Il virus dell’epatite B (HBV) negli anni si è trasmesso attraverso l’utilizzo di presidi medico-chirugici non sterili (come le siringhe di vetro), tramite le trasfusioni di sangue e alcune pratiche considerate a rischio, tra cui la tossicodipendenza per via endovenosa e i rapporti sessuali a rischio. Il virus può passare la placenta, ed esiste pertanto anche un rischio di trasmissione verticale (materno-fetale). Ad oggi, tutti i nati dal 1980 in poi sono protetti dalla vaccinazione anti-HBV, mentre i soggetti più anziani dovrebbero fare i test almeno una volta nella vita. I pazienti con infezione HBV sono suscettibili all’infezione da virus dell’epatite Delta (HDV), che rappresenta la forma di epatite virale più aggressiva, e le cui modalità di trasmissione sono sovrapponibili a quelli di HBV. Il virus dell’epatite C (HCV) si trasmette (come HBV e HDV) attraverso il sangue e i suoi derivati, mentre la trasmissione per via sessuale è considerata meno efficace. Per questo virus non esiste un vaccino.
Esiste una terapia contro le epatiti?
Mentre le epatiti virali da HAV e HEV non necessitano di terapia farmacologica e tendono a guarire spontaneamente, le infezioni da HBV ± HDV e da HCV cronicizzano in una percentuale di pazienti che arriva al 70-80%%. Per tutte queste forme di epatite esiste un trattamento antivirale specifico, che serve a bloccare la replicazione virale (HBV e HDV) o addirittura a eliminare il virus (HCV) dal sangue e dal fegato, permettendo l’arresto della progressione del danno epatico e la prevenzione della cirrosi.
Quali sono le forme di epatite non virale?

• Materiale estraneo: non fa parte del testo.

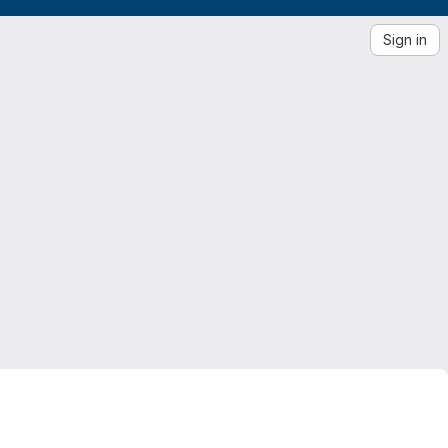
Sign in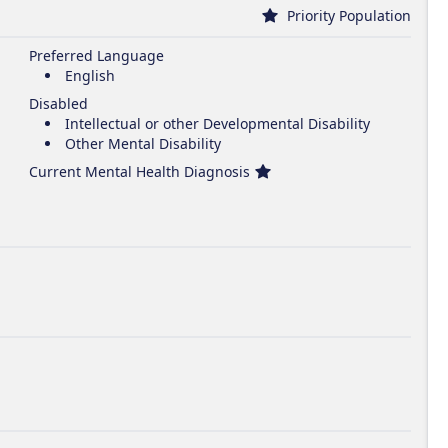
Priority Population
Preferred Language
English
Disabled
Intellectual or other Developmental Disability
Other Mental Disability
Current Mental Health Diagnosis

Tra le epatiti di tipo non virale rientrano molte forme di danno epatico, che per lo più tendono a cronicizzare come le epatiti da alcool, le epatiti metaboliche (in presenza di steatosi, ossia di fegato grasso), le epatiti autoimmuni (causate da un’autoaggressione del sistema immunitario) e quelle cosiddette “da deposito”, caratterizzate da una predisposizione genetica che determina l’accumulo di alcune sostanze nel fegato (come il rame, il ferro, etc…). Ad esse si affiancano le rare epatiti da farmaco (o tossiche), la cui presentazione è variabile da individuo a individuo.

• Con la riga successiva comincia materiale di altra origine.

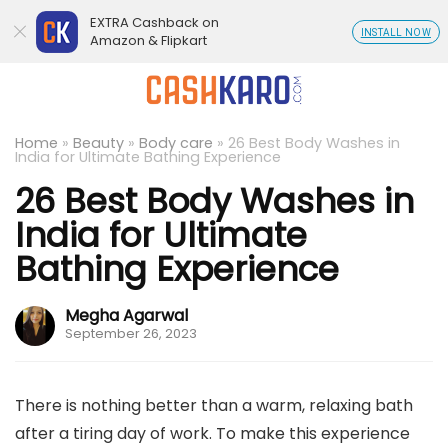
EXTRA Cashback on
INSTALL NOW
Amazon & Flipkart
Home
»
Beauty
»
Body care
»
26 Best Body Washes in
India for Ultimate Bathing Experience
26 Best Body Washes in
India for Ultimate
Bathing Experience
Megha Agarwal
September 26, 2023
There is nothing better than a warm, relaxing bath
after a tiring day of work. To make this experience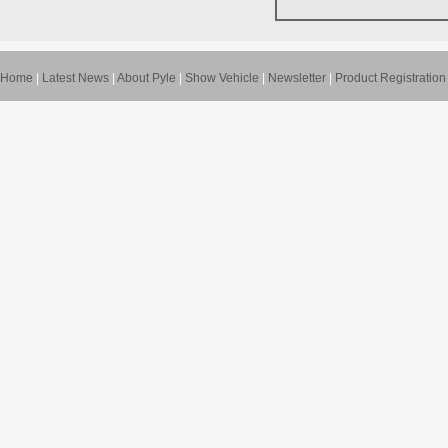
Home
|
Latest News
|
About Pyle
|
Show Vehicle
|
Newsletter
|
Product Registration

Dall’epatite acuta ai rischi dell’epatite cronica
- Tutte le forme di epatite acuta generalmente guariscono da sole; raramente l’epatite A e l’epatite E possono avere un decorso grave e necessitare di trapianto di fegato. Per l’epatite B acuta si prescrive, invece, una terapia antivirale specifica.
- Le forme di epatite cronica, invece, determinano il deposito nel fegato di cicatrice (“fibrosi”), che può aumentare nel tempo fino a sostituire la parte funzionante del fegato.
- Gli stadi più avanzati di fibrosi prendono il nome di cirrosi, che rappresenta il principale fattore di rischio per lo sviluppo di tumore del fegato (definito carcinoma epatocellulare) e di insufficienza epatica. Quando l’epatite non è più trattabile si ricorre al trapianto di fegato.
- Le terapie contro HBV (e HDV) e contro HCV servono ad arrestare la progressione del danno epatico, a prevenire la cirrosi e a ridurre il rischio delle sue complicanze. La diagnosi di infezione è necessaria per poter agire sulla storia naturale di queste malattie, ed è utile quanto più precocemente viene fatta.